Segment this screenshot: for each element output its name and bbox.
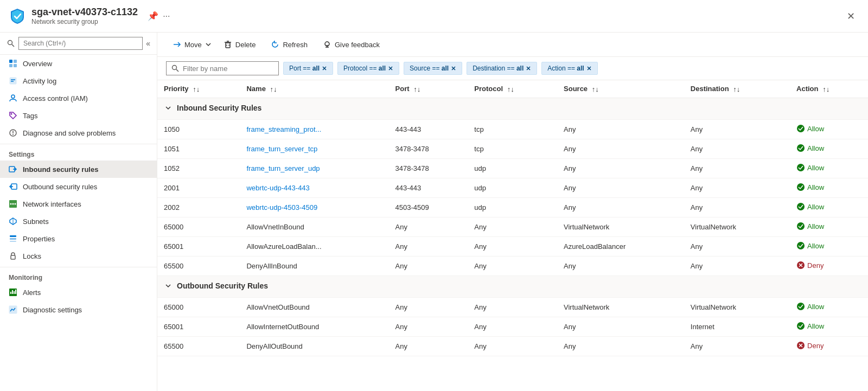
destination-header[interactable]: Destination ↑↓ [684,80,790,98]
sidebar-item-overview[interactable]: Overview [0,55,157,72]
resource-name: sga-vnet-v40373-c1132 [31,7,138,18]
action-filter-label: Action == all [547,65,584,72]
table-row: 65001 AllowInternetOutBound Any Any Any … [157,317,868,337]
source-cell: Any [557,337,684,356]
protocol-cell: udp [468,159,557,178]
source-cell: Any [557,257,684,276]
sidebar: « Overview Activity log [0,33,157,391]
source-filter-chip[interactable]: Source == all [404,62,462,75]
sidebar-item-network-interfaces[interactable]: Network interfaces [0,195,157,213]
refresh-button[interactable]: Refresh [264,37,314,52]
action-cell: Allow [790,120,868,139]
sidebar-item-locks[interactable]: Locks [0,247,157,265]
move-button[interactable]: Move [166,37,215,52]
outbound-section-label: Outbound Security Rules [157,276,868,298]
priority-cell: 65001 [157,317,240,337]
action-allow-badge: Allow [796,124,824,133]
svg-point-20 [12,203,14,205]
move-dropdown-icon [205,41,212,48]
sidebar-item-label: Network interfaces [23,200,81,208]
svg-rect-5 [14,64,17,67]
destination-cell: Any [684,337,790,356]
priority-header[interactable]: Priority ↑↓ [157,80,240,98]
rule-name-link[interactable]: webrtc-udp-443-443 [246,184,309,192]
table-row: 65500 DenyAllOutBound Any Any Any Any De… [157,337,868,356]
destination-filter-label: Destination == all [473,65,524,72]
sidebar-item-diagnostic-settings[interactable]: Diagnostic settings [0,301,157,318]
priority-cell: 65500 [157,337,240,356]
port-cell: Any [389,237,468,257]
rule-name-link[interactable]: frame_streaming_prot... [246,125,321,133]
name-filter-input[interactable] [183,65,274,73]
deny-icon [796,341,805,350]
deny-icon [796,261,805,270]
table-row: 65000 AllowVnetInBound Any Any VirtualNe… [157,217,868,237]
outbound-toggle-icon[interactable] [164,281,173,290]
svg-point-9 [11,95,15,98]
source-filter-label: Source == all [410,65,449,72]
source-filter-remove[interactable] [451,66,456,71]
port-header[interactable]: Port ↑↓ [389,80,468,98]
alerts-icon [9,288,17,297]
protocol-filter-label: Protocol == all [343,65,386,72]
port-cell: Any [389,317,468,337]
collapse-sidebar-button[interactable]: « [146,39,150,48]
name-header[interactable]: Name ↑↓ [240,80,388,98]
rules-table: Priority ↑↓ Name ↑↓ Port ↑↓ Protocol ↑↓ … [157,80,868,356]
feedback-button[interactable]: Give feedback [316,37,386,52]
sidebar-item-outbound-rules[interactable]: Outbound security rules [0,178,157,195]
sidebar-item-diagnose[interactable]: Diagnose and solve problems [0,124,157,142]
priority-cell: 65000 [157,217,240,237]
more-options-icon[interactable]: ··· [163,11,170,21]
sidebar-item-subnets[interactable]: Subnets [0,213,157,230]
protocol-header[interactable]: Protocol ↑↓ [468,80,557,98]
protocol-cell: tcp [468,120,557,139]
source-header[interactable]: Source ↑↓ [557,80,684,98]
action-cell: Allow [790,178,868,198]
outbound-rules-icon [9,182,17,191]
action-cell: Allow [790,237,868,257]
sidebar-item-alerts[interactable]: Alerts [0,284,157,301]
sidebar-item-tags[interactable]: Tags [0,107,157,124]
pin-icon[interactable]: 📌 [148,11,158,21]
protocol-filter-chip[interactable]: Protocol == all [337,62,399,75]
source-cell: Any [557,139,684,159]
sidebar-item-properties[interactable]: Properties [0,230,157,247]
sidebar-item-activity-log[interactable]: Activity log [0,72,157,89]
search-input[interactable] [18,37,143,50]
inbound-section-header: Inbound Security Rules [157,98,868,120]
destination-filter-remove[interactable] [526,66,531,71]
table-row: 65001 AllowAzureLoadBalan... Any Any Azu… [157,237,868,257]
rule-name-link[interactable]: webrtc-udp-4503-4509 [246,203,317,211]
sidebar-item-access-control[interactable]: Access control (IAM) [0,89,157,107]
close-button[interactable]: ✕ [842,8,859,25]
svg-point-60 [797,222,805,230]
locks-icon [9,252,17,260]
action-filter-chip[interactable]: Action == all [541,62,597,75]
rule-name-link[interactable]: frame_turn_server_tcp [246,145,317,153]
allow-icon [796,163,805,172]
name-sort-icon: ↑↓ [270,85,277,93]
port-cell: 443-443 [389,120,468,139]
protocol-cell: Any [468,257,557,276]
svg-point-66 [797,322,805,330]
rule-name-link[interactable]: frame_turn_server_udp [246,164,320,172]
destination-filter-chip[interactable]: Destination == all [467,62,537,75]
port-filter-remove[interactable] [322,66,327,71]
allow-icon [796,241,805,250]
name-cell: DenyAllInBound [240,257,388,276]
inbound-section-label: Inbound Security Rules [157,98,868,120]
delete-button[interactable]: Delete [217,37,263,52]
protocol-cell: Any [468,217,557,237]
port-filter-chip[interactable]: Port == all [283,62,333,75]
rule-name: AllowVnetOutBound [246,303,309,311]
priority-cell: 65000 [157,298,240,317]
inbound-toggle-icon[interactable] [164,104,173,112]
sidebar-item-inbound-rules[interactable]: Inbound security rules [0,161,157,178]
protocol-filter-remove[interactable] [388,66,393,71]
action-filter-remove[interactable] [586,66,592,71]
action-cell: Allow [790,217,868,237]
action-header[interactable]: Action ↑↓ [790,80,868,98]
allow-icon [796,322,805,330]
svg-rect-35 [226,43,230,48]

== YOUR OBJECTIVE ==
Set out every record exactly, images excluded.

== ANSWER SECTION ==
Segment this screenshot: for each element output its name and bbox.
destination-header[interactable]: Destination ↑↓ [684,80,790,98]
sidebar-item-overview[interactable]: Overview [0,55,157,72]
resource-name: sga-vnet-v40373-c1132 [31,7,138,18]
action-filter-label: Action == all [547,65,584,72]
table-row: 65001 AllowInternetOutBound Any Any Any … [157,317,868,337]
source-cell: Any [557,337,684,356]
protocol-cell: udp [468,159,557,178]
source-cell: Any [557,257,684,276]
sidebar: « Overview Activity log [0,33,157,391]
source-filter-chip[interactable]: Source == all [404,62,462,75]
sidebar-item-network-interfaces[interactable]: Network interfaces [0,195,157,213]
refresh-button[interactable]: Refresh [264,37,314,52]
action-cell: Allow [790,120,868,139]
sidebar-item-locks[interactable]: Locks [0,247,157,265]
move-button[interactable]: Move [166,37,215,52]
outbound-section-label: Outbound Security Rules [157,276,868,298]
priority-cell: 65001 [157,317,240,337]
action-allow-badge: Allow [796,124,824,133]
svg-point-20 [12,203,14,205]
move-dropdown-icon [205,41,212,48]
sidebar-item-label: Network interfaces [23,200,81,208]
svg-rect-5 [14,64,17,67]
destination-cell: Any [684,337,790,356]
priority-header[interactable]: Priority ↑↓ [157,80,240,98]
rule-name-link[interactable]: webrtc-udp-443-443 [246,184,309,192]
table-row: 65500 DenyAllOutBound Any Any Any Any De… [157,337,868,356]
destination-filter-label: Destination == all [473,65,524,72]
sidebar-item-diagnostic-settings[interactable]: Diagnostic settings [0,301,157,318]
priority-cell: 65500 [157,337,240,356]
port-cell: Any [389,237,468,257]
rule-name-link[interactable]: frame_streaming_prot... [246,125,321,133]
name-filter-input[interactable] [183,65,274,73]
deny-icon [796,341,805,350]
deny-icon [796,261,805,270]
table-row: 65000 AllowVnetInBound Any Any VirtualNe… [157,217,868,237]
outbound-toggle-icon[interactable] [164,281,173,290]
svg-point-9 [11,95,15,98]
source-filter-label: Source == all [410,65,449,72]
source-filter-remove[interactable] [451,66,456,71]
port-header[interactable]: Port ↑↓ [389,80,468,98]
alerts-icon [9,288,17,297]
protocol-filter-label: Protocol == all [343,65,386,72]
port-cell: Any [389,317,468,337]
collapse-sidebar-button[interactable]: « [146,39,150,48]
name-header[interactable]: Name ↑↓ [240,80,388,98]
rules-table: Priority ↑↓ Name ↑↓ Port ↑↓ Protocol ↑↓ … [157,80,868,356]
feedback-button[interactable]: Give feedback [316,37,386,52]
sidebar-item-outbound-rules[interactable]: Outbound security rules [0,178,157,195]
sidebar-item-diagnose[interactable]: Diagnose and solve problems [0,124,157,142]
priority-cell: 65000 [157,217,240,237]
more-options-icon[interactable]: ··· [163,11,170,21]
sidebar-item-subnets[interactable]: Subnets [0,213,157,230]
protocol-header[interactable]: Protocol ↑↓ [468,80,557,98]
protocol-cell: tcp [468,120,557,139]
source-header[interactable]: Source ↑↓ [557,80,684,98]
action-cell: Allow [790,178,868,198]
outbound-rules-icon [9,182,17,191]
action-cell: Allow [790,237,868,257]
sidebar-item-alerts[interactable]: Alerts [0,284,157,301]
sidebar-item-tags[interactable]: Tags [0,107,157,124]
pin-icon[interactable]: 📌 [148,11,158,21]
protocol-filter-chip[interactable]: Protocol == all [337,62,399,75]
source-cell: Any [557,139,684,159]
sidebar-item-properties[interactable]: Properties [0,230,157,247]
sidebar-item-activity-log[interactable]: Activity log [0,72,157,89]
search-input[interactable] [18,37,143,50]
inbound-section-header: Inbound Security Rules [157,98,868,120]
destination-filter-remove[interactable] [526,66,531,71]
table-row: 65001 AllowAzureLoadBalan... Any Any Azu… [157,237,868,257]
rule-name-link[interactable]: webrtc-udp-4503-4509 [246,203,317,211]
sidebar-item-access-control[interactable]: Access control (IAM) [0,89,157,107]
close-button[interactable]: ✕ [842,8,859,25]
svg-point-60 [797,222,805,230]
locks-icon [9,252,17,260]
action-filter-chip[interactable]: Action == all [541,62,597,75]
rule-name-link[interactable]: frame_turn_server_tcp [246,145,317,153]
allow-icon [796,163,805,172]
name-sort-icon: ↑↓ [270,85,277,93]
port-cell: 443-443 [389,120,468,139]
protocol-cell: Any [468,257,557,276]
svg-point-66 [797,322,805,330]
rule-name-link[interactable]: frame_turn_server_udp [246,164,320,172]
destination-filter-chip[interactable]: Destination == all [467,62,537,75]
port-filter-remove[interactable] [322,66,327,71]
allow-icon [796,241,805,250]
name-cell: DenyAllInBound [240,257,388,276]
inbound-section-label: Inbound Security Rules [157,98,868,120]
delete-button[interactable]: Delete [217,37,263,52]
protocol-cell: Any [468,217,557,237]
port-filter-chip[interactable]: Port == all [283,62,333,75]
rule-name: AllowVnetOutBound [246,303,309,311]
priority-cell: 65000 [157,298,240,317]
inbound-toggle-icon[interactable] [164,104,173,112]
sidebar-item-inbound-rules[interactable]: Inbound security rules [0,161,157,178]
protocol-filter-remove[interactable] [388,66,393,71]
action-filter-remove[interactable] [586,66,592,71]
action-cell: Allow [790,217,868,237]
action-header[interactable]: Action ↑↓ [790,80,868,98]
allow-icon [796,322,805,330]
svg-rect-35 [226,43,230,48]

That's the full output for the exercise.